*Your objective*
Here the job is to print only the lines from the one containing "Miranda Lambert" to the end of the entries, both included, exactly as they stand, with pictures excluded.

*Working data*

* * *

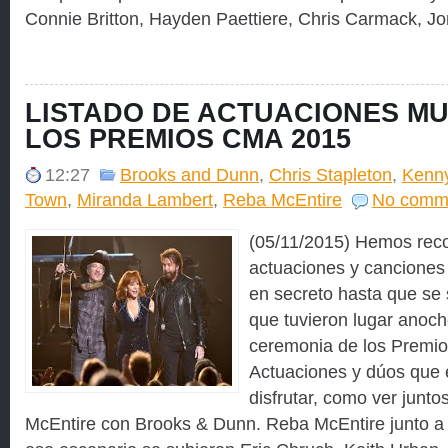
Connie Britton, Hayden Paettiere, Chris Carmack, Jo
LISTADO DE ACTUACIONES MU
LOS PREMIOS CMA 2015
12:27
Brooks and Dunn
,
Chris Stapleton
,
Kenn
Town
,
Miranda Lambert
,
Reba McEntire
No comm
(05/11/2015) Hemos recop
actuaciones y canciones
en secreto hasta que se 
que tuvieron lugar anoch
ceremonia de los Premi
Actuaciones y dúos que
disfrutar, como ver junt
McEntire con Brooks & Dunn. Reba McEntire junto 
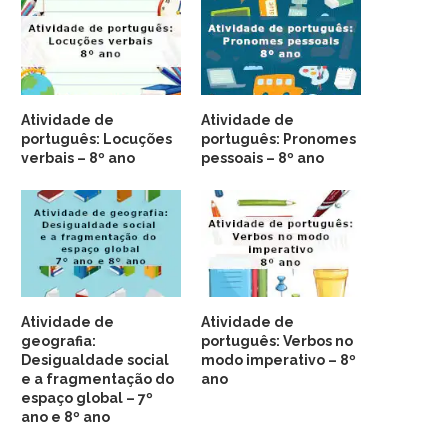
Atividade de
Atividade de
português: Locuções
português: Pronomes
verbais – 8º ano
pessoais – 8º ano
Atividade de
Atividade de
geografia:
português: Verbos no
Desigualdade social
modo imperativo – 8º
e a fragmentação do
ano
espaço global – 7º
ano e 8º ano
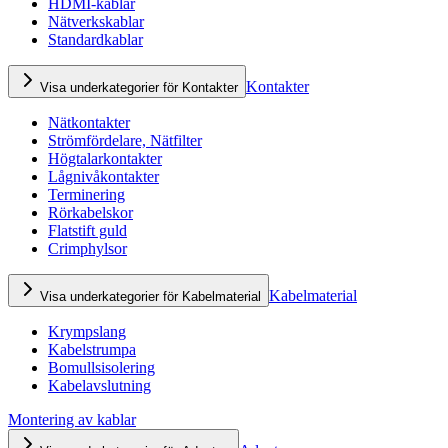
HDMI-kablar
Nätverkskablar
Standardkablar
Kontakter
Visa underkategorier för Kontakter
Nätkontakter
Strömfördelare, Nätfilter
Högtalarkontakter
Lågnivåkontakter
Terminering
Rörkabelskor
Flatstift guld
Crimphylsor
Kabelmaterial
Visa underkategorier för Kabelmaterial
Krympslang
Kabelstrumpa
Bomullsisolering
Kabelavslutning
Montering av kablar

* * *

*Solution to this task*
Miranda Lambert
,
Reba McEntire
No comm
(05/11/2015) Hemos recop
actuaciones y canciones
en secreto hasta que se 
que tuvieron lugar anoch
ceremonia de los Premi
Actuaciones y dúos que
disfrutar, como ver junt
McEntire con Brooks & Dunn. Reba McEntire junto 
Atividade de
Atividade de
português: Locuções
português: Pronomes
verbais – 8º ano
pessoais – 8º ano
Atividade de
Atividade de
geografia:
português: Verbos no
Desigualdade social
modo imperativo – 8º
e a fragmentação do
ano
espaço global – 7º
ano e 8º ano
HDMI-kablar
Nätverkskablar
Standardkablar
Kontakter
Visa underkategorier för Kontakter
Nätkontakter
Strömfördelare, Nätfilter
Högtalarkontakter
Lågnivåkontakter
Terminering
Rörkabelskor
Flatstift guld
Crimphylsor
Kabelmaterial
Visa underkategorier för Kabelmaterial
Krympslang
Kabelstrumpa
Bomullsisolering
Kabelavslutning
Montering av kablar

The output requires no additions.